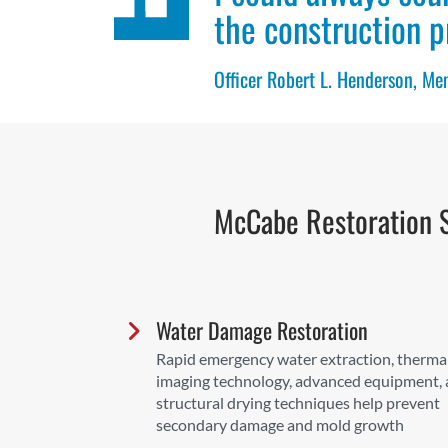
the construction p
Officer Robert L. Henderson, M
McCabe Restoration S
Water Damage Restoration
Rapid emergency water extraction, therma
imaging technology, advanced equipment,
structural drying techniques help prevent
secondary damage and mold growth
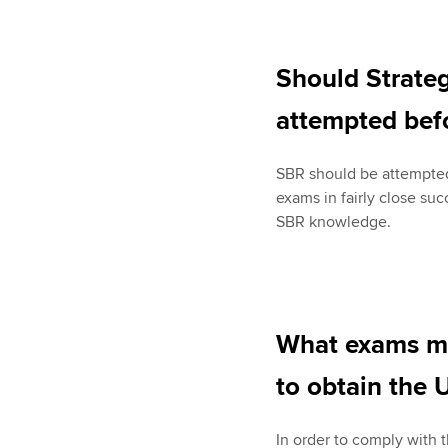
Should Strateg
attempted befo
SBR should be attempted
exams in fairly close su
SBR knowledge.
What exams mu
to obtain the U
In order to comply with 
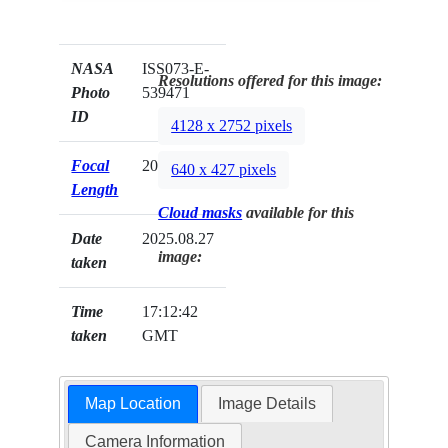
NASA
ISS073-E-
Resolutions offered for this image:
Photo
539471
ID
4128 x 2752 pixels
Focal
200mm
640 x 427 pixels
Length
Cloud masks
available for this
Date
2025.08.27
image:
taken
Time
17:12:42
taken
GMT
Map Location
Image Details
Camera Information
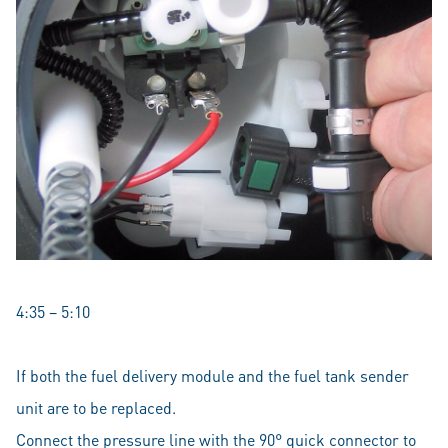
4:35 – 5:10
If both the fuel delivery module and the fuel tank sender
unit are to be replaced.
Connect the pressure line with the 90° quick connector to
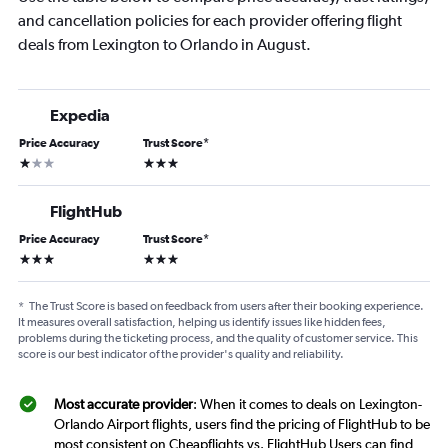
and cancellation policies for each provider offering flight
deals from Lexington to Orlando in August.
Expedia
Price Accuracy
Trust Score
*
1 star
3 stars
FlightHub
Price Accuracy
Trust Score
*
3 stars
3 stars
*
The Trust Score is based on feedback from users after their booking experience.
It measures overall satisfaction, helping us identify issues like hidden fees,
problems during the ticketing process, and the quality of customer service. This
score is our best indicator of the provider's quality and reliability.
Most accurate provider
: When it comes to deals on Lexington-
Orlando Airport flights, users find the pricing of FlightHub to be
most consistent on Cheapflights vs. FlightHub Users can find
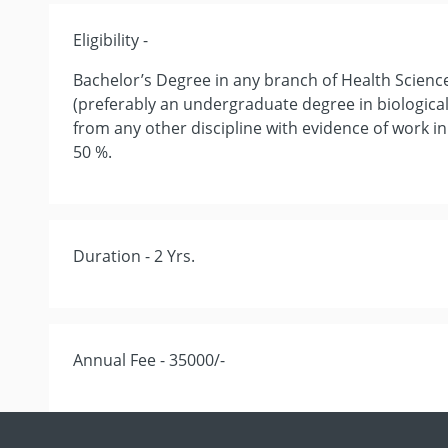
Eligibility -
Bachelor’s Degree in any branch of Health Scienc
(preferably an undergraduate degree in biological,
from any other discipline with evidence of work in
50 %.
Duration - 2 Yrs.
Annual Fee - 35000/-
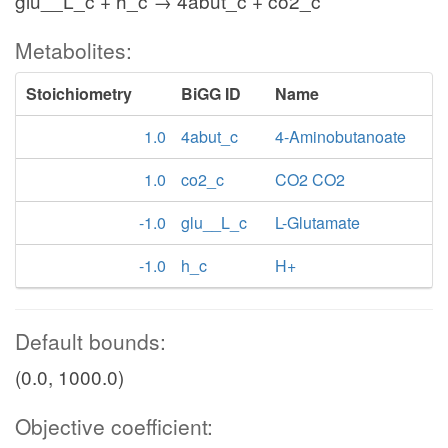
glu__L_c + h_c → 4abut_c + co2_c
Metabolites:
Stoichiometry
BiGG ID
Name
1.0
4abut_c
4-Aminobutanoate
1.0
co2_c
CO2 CO2
-1.0
glu__L_c
L-Glutamate
-1.0
h_c
H+
Default bounds:
(0.0, 1000.0)
Objective coefficient:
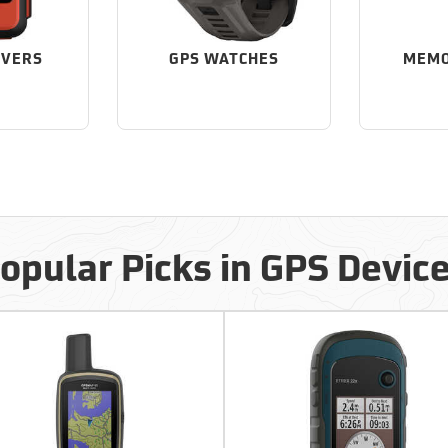
IVERS
GPS WATCHES
MEMO
opular Picks in GPS Devic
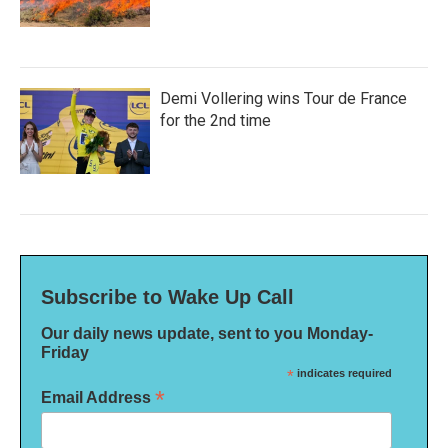
Demi Vollering wins Tour de France
for the 2nd time
Subscribe to Wake Up Call
Our daily news update, sent to you Monday-
Friday
*
indicates required
*
Email Address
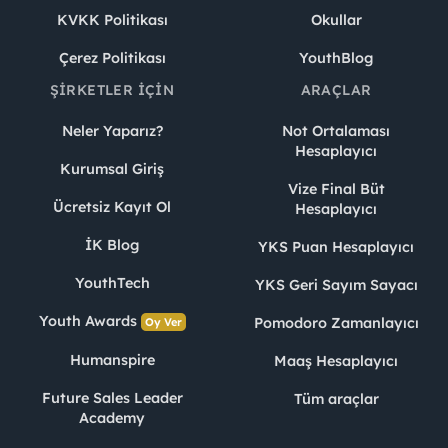
KVKK Politikası
Okullar
Çerez Politikası
YouthBlog
ŞIRKETLER İÇIN
ARAÇLAR
Neler Yaparız?
Not Ortalaması
Hesaplayıcı
Kurumsal Giriş
Vize Final Büt
Ücretsiz Kayıt Ol
Hesaplayıcı
İK Blog
YKS Puan Hesaplayıcı
YouthTech
YKS Geri Sayım Sayacı
Youth Awards
Pomodoro Zamanlayıcı
Oy Ver
Humanspire
Maaş Hesaplayıcı
Future Sales Leader
Tüm araçlar
Academy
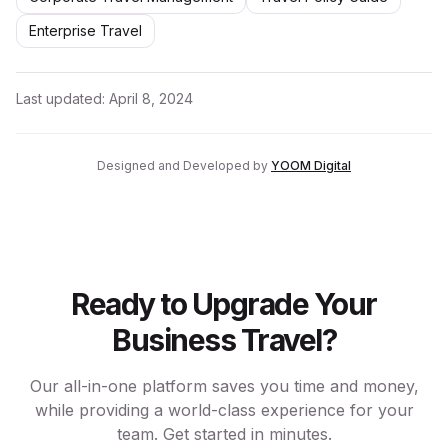
Enterprise Travel
Last updated:
April 8, 2024
Designed and Developed by
YOOM Digital
Ready to Upgrade Your
Business Travel?
Our all-in-one platform saves you time and money,
while providing a world-class experience for your
team. Get started in minutes.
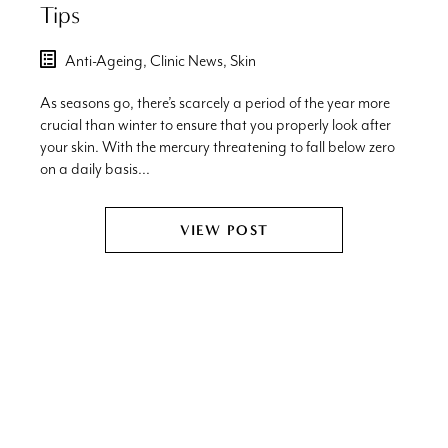
Tips
Anti-Ageing,
Clinic News,
Skin
As seasons go, there’s scarcely a period of the year more
crucial than winter to ensure that you properly look after
your skin. With the mercury threatening to fall below zero
on a daily basis...
VIEW POST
□ □ □ □
After removing the pictures, restate the whole listing above word for word.

● Exercise output
the construction p
Officer Robert L. Henderson, M
McCabe Restoration S
Water Damage Restoration
Rapid emergency water extraction, therma
imaging technology, advanced equipment,
structural drying techniques help prevent
secondary damage and mold growth
Should Strateg
attempted befo
SBR should be attempted
exams in fairly close su
SBR knowledge.
What exams mu
to obtain the U
In order to comply with 
NASA
ISS073-E-
Resolutions offered for this image:
Photo
539471
ID
4128 x 2752 pixels
Focal
200mm
640 x 427 pixels
Length
Cloud masks
available for this
Date
2025.08.27
image:
taken
Time
17:12:42
taken
GMT
Map Location
Image Details
Camera Information
4:35 – 5:10
If both the fuel delivery module and the fuel tank sender
unit are to be replaced.
Connect the pressure line with the 90° quick connector to
and cancellation policies for each provider offering flight
deals from Lexington to Orlando in August.
Expedia
Price Accuracy
Trust Score
*
1 star
3 stars
FlightHub
Price Accuracy
Trust Score
*
3 stars
3 stars
*
The Trust Score is based on feedback from users after their booking experience.
It measures overall satisfaction, helping us identify issues like hidden fees,
problems during the ticketing process, and the quality of customer service. This
score is our best indicator of the provider's quality and reliability.
Most accurate provider
: When it comes to deals on Lexington-
Orlando Airport flights, users find the pricing of FlightHub to be
most consistent on Cheapflights vs. FlightHub Users can find
Eligibility -
Bachelor’s Degree in any branch of Health Scienc
(preferably an undergraduate degree in biological,
from any other discipline with evidence of work in
50 %.
Duration - 2 Yrs.
Annual Fee - 35000/-
glu__L_c + h_c → 4abut_c + co2_c
Metabolites:
Stoichiometry
BiGG ID
Name
1.0
4abut_c
4-Aminobutanoate
1.0
co2_c
CO2 CO2
-1.0
glu__L_c
L-Glutamate
-1.0
h_c
H+
Default bounds:
(0.0, 1000.0)
Objective coefficient:
IVERS
GPS WATCHES
MEMO
opular Picks in GPS Devic
Demi Vollering wins Tour de France
for the 2nd time
Subscribe to Wake Up Call
Our daily news update, sent to you Monday-
Friday
*
indicates required
*
Email Address
KVKK Politikası
Okullar
Çerez Politikası
YouthBlog
ŞIRKETLER İÇIN
ARAÇLAR
Neler Yaparız?
Not Ortalaması
Hesaplayıcı
Kurumsal Giriş
Vize Final Büt
Ücretsiz Kayıt Ol
Hesaplayıcı
İK Blog
YKS Puan Hesaplayıcı
YouthTech
YKS Geri Sayım Sayacı
Youth Awards
Pomodoro Zamanlayıcı
Oy Ver
Humanspire
Maaş Hesaplayıcı
Future Sales Leader
Tüm araçlar
Academy
Enterprise Travel
Last updated:
April 8, 2024
Designed and Developed by
YOOM Digital
Ready to Upgrade Your
Business Travel?
Our all-in-one platform saves you time and money,
while providing a world-class experience for your
team. Get started in minutes.
Tips
Anti-Ageing,
Clinic News,
Skin
As seasons go, there’s scarcely a period of the year more
crucial than winter to ensure that you properly look after
your skin. With the mercury threatening to fall below zero
on a daily basis...
VIEW POST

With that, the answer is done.